CVE-2025-26533: 
PHP vulnerability analysis and mitigation

An SQL injection vulnerability (CVE-2025-26533) was identified in the module list filter within Moodle's course search functionality. The vulnerability was discovered on February 24, 2025, affecting Moodle versions 4.5 to 4.5.1, 4.4 to 4.4.5, 4.3 to 4.3.9, 4.1 to 4.1.15, and earlier unsupported versions. The issue was reported by Lars Bonczek (Moodle Forum).

The vulnerability is classified as CWE-89 (Improper Neutralization of Special Elements used in an SQL Command), commonly known as SQL Injection. The CVSS v3.1 base score is 8.1 (HIGH) with the vector string CVSS:3.1/AV:N/AC:H/PR:N/UI:N/S:U/C:H/I:H/A:H, indicating a serious security risk that requires no privileges or user interaction to exploit (NVD).

The SQL injection vulnerability could potentially allow attackers to execute unauthorized database queries, potentially leading to data breach, data manipulation, or unauthorized access to sensitive information within the Moodle platform (NVD).

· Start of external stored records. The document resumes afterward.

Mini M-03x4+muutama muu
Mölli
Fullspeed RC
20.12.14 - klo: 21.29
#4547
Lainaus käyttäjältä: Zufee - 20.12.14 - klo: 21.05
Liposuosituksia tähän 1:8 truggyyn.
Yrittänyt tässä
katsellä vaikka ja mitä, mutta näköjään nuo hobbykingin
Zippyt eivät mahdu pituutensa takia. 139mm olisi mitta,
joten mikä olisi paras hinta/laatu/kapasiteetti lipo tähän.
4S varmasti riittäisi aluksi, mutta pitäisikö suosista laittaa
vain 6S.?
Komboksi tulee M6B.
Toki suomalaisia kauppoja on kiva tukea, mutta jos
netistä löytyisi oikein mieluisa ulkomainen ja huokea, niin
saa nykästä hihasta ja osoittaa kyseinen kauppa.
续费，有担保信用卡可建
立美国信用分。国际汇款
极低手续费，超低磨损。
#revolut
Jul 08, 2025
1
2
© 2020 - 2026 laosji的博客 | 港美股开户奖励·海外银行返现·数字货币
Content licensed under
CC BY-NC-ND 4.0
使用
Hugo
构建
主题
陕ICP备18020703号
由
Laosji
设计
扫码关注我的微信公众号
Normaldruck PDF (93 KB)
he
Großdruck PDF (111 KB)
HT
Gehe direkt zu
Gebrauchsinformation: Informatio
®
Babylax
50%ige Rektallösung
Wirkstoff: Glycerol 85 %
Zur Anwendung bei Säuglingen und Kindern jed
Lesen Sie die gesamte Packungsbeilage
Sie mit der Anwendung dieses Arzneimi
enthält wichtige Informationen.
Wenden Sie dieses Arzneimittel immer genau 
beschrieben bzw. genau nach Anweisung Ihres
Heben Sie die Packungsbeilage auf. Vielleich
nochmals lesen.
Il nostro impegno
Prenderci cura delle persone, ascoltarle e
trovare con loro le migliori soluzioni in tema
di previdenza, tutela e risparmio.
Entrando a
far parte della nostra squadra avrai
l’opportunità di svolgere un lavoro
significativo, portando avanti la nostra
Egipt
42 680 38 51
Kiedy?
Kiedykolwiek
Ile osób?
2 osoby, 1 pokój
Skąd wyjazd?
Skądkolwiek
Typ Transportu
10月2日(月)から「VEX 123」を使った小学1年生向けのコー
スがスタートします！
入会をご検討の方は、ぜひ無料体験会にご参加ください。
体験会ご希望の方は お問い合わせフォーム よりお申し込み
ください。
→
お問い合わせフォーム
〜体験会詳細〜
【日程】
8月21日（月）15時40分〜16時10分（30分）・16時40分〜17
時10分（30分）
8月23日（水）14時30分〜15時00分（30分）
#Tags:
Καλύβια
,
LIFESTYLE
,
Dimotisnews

Fixed versions have been released: Moodle 4.5.2, 4.4.6, 4.3.10, and 4.1.16. Users are advised to upgrade to these patched versions to mitigate the vulnerability (Moodle Forum).

The vulnerability has been assigned a Medium priority by Ubuntu and is under evaluation for various Linux distributions. Red Hat has determined that this vulnerability does not affect any of their currently supported products (Ubuntu, Red Hat).